Thoughts on Drive To Survive, Season 4
The elephant in the room, the excellent story-telling, the familiar stars and fresh faces, a nasty rivalry, a missed opportunity and a cliffhanger.
In one of the first scenes of the new Drive To Survive season, Christian Horner watches Lewis Hamilton cap off yet another championship-winning season by telling the crowd he’s just getting started.
“I wish he’d shut the fuck up,” the Red Bull team principal says. “How many times do we have to sit and watch this shit?”
It captures the tone of a bitter and nasty rivalry that defined one of the most riveting seasons in the history of the sport — between the dominant Mercedes and underdog Red Bull, between 7-time champion Hamilton and hungry young star Max Verstappen.
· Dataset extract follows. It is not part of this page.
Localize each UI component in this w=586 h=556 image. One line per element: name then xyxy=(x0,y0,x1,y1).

This was the fourth season of a show that has exploded the Formula 1 fan base in the United States. I became a fan as a kid in 1997 and resigned myself years ago to the fact that almost none of my friends care for the sport. Drive To Survive changed that. And this is the first season where there’s a real fight for the championship.
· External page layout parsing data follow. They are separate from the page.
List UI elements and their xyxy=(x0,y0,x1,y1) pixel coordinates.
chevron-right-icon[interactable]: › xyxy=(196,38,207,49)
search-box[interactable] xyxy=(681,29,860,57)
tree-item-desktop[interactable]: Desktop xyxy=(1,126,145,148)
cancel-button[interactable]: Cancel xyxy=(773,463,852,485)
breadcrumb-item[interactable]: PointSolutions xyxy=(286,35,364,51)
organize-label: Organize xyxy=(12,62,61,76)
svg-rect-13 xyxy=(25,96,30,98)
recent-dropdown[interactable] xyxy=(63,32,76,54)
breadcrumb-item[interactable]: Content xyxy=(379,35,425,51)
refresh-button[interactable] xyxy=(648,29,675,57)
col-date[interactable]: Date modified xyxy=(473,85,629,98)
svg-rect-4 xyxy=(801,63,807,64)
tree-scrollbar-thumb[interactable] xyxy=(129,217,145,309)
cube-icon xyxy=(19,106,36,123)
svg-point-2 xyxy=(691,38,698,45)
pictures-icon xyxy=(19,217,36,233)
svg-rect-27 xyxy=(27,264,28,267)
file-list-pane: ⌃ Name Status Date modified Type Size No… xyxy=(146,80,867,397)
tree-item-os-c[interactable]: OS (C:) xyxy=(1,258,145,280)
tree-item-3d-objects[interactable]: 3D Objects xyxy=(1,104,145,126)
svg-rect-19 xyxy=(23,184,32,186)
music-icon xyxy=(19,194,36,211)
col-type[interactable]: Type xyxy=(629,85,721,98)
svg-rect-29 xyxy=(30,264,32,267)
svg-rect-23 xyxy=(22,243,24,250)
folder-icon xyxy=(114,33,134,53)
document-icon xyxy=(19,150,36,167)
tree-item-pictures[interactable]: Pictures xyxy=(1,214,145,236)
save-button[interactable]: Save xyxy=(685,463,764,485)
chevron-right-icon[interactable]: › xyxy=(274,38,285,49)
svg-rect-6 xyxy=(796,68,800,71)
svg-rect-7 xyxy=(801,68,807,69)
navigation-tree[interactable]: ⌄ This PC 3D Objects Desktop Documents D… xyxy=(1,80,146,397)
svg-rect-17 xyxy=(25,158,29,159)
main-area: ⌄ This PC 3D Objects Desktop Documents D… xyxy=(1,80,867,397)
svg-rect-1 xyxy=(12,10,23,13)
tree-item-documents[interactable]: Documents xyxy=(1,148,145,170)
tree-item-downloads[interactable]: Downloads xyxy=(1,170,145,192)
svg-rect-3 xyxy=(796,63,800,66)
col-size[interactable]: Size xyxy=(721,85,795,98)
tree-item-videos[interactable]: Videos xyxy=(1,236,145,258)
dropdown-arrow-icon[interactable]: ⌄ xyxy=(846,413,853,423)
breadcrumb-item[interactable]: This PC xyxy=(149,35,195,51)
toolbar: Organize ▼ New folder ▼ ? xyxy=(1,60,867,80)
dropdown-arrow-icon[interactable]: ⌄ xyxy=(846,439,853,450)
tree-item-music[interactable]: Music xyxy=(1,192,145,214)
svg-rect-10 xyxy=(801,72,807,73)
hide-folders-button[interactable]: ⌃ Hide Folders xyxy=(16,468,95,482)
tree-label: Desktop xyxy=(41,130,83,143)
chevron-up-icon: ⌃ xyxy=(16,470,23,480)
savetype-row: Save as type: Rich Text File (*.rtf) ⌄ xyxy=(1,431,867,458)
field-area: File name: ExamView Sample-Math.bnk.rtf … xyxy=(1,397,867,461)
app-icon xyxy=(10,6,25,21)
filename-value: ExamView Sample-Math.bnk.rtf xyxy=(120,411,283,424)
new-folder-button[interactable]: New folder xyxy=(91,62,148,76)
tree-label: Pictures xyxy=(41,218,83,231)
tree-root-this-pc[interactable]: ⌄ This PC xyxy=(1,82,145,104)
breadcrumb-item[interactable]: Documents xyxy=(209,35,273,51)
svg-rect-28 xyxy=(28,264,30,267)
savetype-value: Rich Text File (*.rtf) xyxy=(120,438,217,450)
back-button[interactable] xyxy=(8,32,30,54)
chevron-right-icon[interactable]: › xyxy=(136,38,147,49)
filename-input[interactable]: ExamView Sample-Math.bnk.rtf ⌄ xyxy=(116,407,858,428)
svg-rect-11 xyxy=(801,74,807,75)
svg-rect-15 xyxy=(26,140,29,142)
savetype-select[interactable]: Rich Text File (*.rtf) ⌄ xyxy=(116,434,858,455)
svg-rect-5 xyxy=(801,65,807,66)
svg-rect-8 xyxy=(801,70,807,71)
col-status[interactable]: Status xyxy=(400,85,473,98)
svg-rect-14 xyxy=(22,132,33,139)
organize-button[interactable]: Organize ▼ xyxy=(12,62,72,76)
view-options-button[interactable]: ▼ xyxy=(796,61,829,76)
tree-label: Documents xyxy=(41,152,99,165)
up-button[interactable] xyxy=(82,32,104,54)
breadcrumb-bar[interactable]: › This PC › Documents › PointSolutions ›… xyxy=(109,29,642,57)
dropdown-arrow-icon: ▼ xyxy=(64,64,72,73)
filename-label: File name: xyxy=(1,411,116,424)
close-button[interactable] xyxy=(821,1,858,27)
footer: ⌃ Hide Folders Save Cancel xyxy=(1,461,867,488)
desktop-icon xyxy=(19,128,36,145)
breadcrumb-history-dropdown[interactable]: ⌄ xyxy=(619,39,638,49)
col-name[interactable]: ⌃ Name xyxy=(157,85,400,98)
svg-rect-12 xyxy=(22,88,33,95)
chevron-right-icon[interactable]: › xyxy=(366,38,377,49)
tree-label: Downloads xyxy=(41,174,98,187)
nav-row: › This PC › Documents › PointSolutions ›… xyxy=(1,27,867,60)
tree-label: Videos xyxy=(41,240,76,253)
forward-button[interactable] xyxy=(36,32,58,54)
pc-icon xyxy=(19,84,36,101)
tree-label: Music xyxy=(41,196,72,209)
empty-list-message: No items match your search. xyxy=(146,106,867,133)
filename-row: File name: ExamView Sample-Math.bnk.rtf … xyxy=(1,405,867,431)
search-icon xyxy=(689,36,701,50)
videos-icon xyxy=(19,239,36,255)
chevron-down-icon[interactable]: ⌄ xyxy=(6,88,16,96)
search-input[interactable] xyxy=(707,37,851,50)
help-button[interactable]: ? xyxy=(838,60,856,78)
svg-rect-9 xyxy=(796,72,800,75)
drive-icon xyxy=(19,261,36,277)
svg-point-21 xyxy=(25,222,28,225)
Here are my takeaways from DTS Season 4.
No Max Verstappen
The elephant in the room is the absence of the most important voice: Max Verstappen, the 2021 world champion, who declined to participate.
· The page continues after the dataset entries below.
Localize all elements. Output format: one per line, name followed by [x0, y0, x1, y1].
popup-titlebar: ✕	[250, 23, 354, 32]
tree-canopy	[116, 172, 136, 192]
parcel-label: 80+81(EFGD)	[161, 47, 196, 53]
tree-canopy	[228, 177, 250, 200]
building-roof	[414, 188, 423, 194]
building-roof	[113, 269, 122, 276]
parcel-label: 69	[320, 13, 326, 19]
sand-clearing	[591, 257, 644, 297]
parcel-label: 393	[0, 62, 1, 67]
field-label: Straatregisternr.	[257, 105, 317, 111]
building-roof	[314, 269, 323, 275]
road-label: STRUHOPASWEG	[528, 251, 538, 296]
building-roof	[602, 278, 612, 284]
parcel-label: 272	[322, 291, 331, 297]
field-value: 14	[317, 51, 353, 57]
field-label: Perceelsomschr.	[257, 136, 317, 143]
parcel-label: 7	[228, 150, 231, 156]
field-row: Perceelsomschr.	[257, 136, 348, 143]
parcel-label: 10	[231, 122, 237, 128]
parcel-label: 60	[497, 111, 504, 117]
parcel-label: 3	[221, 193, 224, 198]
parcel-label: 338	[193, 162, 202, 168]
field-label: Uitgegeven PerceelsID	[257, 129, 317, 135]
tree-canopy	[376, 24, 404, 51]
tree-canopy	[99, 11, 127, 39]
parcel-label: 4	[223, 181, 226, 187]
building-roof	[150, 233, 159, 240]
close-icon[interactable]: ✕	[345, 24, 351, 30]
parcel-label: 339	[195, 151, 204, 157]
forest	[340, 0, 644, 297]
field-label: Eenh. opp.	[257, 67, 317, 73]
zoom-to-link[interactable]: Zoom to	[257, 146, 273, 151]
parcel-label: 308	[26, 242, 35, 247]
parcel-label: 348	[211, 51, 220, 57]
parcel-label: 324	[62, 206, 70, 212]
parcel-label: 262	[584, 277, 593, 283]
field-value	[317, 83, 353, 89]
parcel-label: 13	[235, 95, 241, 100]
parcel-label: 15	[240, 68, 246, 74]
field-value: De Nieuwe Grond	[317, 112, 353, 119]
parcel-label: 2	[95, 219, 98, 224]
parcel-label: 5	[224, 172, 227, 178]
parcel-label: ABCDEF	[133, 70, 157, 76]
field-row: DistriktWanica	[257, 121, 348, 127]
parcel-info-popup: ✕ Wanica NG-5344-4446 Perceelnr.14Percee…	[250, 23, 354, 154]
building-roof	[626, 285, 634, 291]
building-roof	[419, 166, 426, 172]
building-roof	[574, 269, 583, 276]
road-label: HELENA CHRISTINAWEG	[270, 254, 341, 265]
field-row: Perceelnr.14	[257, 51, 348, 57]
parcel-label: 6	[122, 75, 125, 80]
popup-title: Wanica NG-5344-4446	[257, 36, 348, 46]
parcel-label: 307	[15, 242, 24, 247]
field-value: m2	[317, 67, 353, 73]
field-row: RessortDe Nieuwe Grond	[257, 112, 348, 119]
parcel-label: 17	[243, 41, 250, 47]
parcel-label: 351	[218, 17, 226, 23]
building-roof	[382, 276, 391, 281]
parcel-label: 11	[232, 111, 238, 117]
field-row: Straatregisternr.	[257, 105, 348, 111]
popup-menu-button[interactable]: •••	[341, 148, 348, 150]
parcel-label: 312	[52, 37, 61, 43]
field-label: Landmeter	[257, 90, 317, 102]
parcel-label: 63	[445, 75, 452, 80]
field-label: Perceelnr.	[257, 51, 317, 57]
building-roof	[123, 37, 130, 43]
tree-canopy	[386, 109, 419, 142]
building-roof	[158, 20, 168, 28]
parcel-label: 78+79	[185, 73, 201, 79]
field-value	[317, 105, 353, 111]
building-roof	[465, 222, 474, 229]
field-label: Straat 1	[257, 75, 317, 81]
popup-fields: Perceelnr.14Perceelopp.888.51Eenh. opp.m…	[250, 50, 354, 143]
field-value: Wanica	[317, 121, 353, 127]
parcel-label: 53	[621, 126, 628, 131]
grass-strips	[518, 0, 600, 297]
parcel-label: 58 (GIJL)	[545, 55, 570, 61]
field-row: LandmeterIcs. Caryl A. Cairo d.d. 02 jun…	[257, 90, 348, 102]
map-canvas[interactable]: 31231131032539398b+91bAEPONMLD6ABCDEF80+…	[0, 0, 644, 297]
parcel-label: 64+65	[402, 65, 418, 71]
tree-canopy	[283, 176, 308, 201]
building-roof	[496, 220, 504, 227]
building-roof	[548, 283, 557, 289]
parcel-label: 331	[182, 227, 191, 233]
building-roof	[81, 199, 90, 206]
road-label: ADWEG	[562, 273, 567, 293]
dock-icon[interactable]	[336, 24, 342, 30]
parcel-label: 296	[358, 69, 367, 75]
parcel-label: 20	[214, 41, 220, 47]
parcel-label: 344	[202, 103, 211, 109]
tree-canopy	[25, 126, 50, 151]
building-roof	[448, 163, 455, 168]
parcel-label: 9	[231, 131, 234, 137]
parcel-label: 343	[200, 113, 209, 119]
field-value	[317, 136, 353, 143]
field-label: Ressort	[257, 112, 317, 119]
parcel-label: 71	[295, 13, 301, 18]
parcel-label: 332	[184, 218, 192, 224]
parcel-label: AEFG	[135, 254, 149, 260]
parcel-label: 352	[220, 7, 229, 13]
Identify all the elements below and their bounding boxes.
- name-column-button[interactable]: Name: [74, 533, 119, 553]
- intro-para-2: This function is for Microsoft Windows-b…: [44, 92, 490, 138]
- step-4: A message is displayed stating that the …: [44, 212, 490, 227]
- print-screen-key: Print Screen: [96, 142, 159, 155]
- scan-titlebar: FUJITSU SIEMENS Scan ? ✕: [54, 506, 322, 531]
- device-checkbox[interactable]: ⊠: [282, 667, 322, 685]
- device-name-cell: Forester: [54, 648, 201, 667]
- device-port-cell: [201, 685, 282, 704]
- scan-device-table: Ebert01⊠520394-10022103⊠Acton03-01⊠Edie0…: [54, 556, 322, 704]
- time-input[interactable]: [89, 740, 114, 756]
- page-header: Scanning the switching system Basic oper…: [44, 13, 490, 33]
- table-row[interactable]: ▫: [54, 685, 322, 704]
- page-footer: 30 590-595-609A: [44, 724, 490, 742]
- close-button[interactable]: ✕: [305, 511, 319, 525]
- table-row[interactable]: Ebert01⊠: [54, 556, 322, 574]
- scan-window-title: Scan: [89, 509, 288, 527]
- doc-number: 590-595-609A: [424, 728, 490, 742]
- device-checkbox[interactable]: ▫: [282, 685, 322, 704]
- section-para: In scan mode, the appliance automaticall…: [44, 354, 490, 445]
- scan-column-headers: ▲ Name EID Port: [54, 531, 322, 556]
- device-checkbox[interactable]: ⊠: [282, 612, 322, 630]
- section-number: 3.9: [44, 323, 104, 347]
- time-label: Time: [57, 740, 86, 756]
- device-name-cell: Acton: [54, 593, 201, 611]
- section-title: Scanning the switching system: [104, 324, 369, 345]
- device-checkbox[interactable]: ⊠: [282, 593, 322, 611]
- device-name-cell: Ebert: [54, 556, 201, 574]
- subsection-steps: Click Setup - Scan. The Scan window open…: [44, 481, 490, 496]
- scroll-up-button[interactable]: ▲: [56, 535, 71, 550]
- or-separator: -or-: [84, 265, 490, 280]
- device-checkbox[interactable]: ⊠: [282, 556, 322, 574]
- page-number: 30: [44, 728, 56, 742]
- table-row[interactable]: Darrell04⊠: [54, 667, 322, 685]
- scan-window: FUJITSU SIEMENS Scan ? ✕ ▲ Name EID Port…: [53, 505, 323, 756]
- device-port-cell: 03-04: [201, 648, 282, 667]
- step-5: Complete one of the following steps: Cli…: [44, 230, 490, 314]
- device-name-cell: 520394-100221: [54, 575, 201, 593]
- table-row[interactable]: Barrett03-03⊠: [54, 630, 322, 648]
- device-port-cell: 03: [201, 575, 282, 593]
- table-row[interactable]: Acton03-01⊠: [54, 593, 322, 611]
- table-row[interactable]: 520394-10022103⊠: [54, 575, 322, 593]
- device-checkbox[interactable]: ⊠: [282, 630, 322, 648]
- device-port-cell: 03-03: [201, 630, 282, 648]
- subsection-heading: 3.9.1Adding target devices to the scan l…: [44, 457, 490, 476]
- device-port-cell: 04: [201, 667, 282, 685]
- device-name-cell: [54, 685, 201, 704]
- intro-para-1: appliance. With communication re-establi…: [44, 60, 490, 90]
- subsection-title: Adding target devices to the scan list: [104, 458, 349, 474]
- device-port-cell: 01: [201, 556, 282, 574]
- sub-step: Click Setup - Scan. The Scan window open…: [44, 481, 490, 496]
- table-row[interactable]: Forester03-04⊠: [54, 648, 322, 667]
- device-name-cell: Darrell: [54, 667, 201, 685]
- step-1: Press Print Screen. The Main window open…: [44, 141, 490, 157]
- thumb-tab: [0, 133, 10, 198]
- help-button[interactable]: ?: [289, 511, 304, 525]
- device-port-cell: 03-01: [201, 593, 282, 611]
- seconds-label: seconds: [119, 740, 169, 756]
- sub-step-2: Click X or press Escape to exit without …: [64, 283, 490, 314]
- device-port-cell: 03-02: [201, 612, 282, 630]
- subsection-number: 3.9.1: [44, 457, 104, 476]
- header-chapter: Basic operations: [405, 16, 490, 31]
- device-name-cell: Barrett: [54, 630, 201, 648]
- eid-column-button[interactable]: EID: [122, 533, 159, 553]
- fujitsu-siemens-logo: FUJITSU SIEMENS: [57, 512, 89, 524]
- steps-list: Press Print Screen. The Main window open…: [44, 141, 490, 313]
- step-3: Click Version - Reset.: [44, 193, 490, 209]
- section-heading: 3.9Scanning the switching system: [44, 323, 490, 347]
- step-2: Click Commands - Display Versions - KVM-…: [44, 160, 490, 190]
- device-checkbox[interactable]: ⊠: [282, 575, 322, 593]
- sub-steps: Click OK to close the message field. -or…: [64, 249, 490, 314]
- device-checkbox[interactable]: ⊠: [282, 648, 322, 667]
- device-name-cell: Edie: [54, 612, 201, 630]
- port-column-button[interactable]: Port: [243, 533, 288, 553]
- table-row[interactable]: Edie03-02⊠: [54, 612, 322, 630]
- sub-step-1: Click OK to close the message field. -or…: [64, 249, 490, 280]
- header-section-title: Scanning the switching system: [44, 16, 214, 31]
It’s a real loss for the fans that he isn’t there to shed light on some of the biggest questions of the season. How did he cope with getting taken out by Mercedes drivers in Silverstone and Hungary? How did he handle the crucible of the final few races against a Lewis Hamilton in phenomenal form?
Hamilton, by contrast, does tell his side of the story. And the largely scripted defending champion was on message about the rivalry, portraying himself as a clean driver just looking for some honest racing and depicting Verstappen as overzealous or dangerous. (Hamilton’s former teammate, Nico Rosberg, would beg to differ.)
Why did Verstappen snub the show? “They faked a few rivalries which they don’t really exist,” he told the Associated Press last year. “I am not really a dramatic show kind of person, I just want facts and real things to happen.”
Is Verstappen wrong? Lando Norris complained that some footage in Episode 2 about his race with his teammate is taken out of context. But overall, these instances are rare in the new season. The result of the absence is a steady stream of Hamilton building a narrative of an out-of-control Verstappen, without his rival there to respond and defend himself — a loss for the Dutchman’s own image.
Familiar Stars And Fresh Faces
It falls to Horner to defend Verstappen, a role he’s happy to embrace. Drive To Survive leans on other familiar fan favorites this season, including motor-mouth Haas team principal Guenther Steiner (who is literally and figuratively climbing a mountain) and the affable and smiley McLaren driver Daniel Ricciardo (who finally has his feel-good moment with a shock Monza victory).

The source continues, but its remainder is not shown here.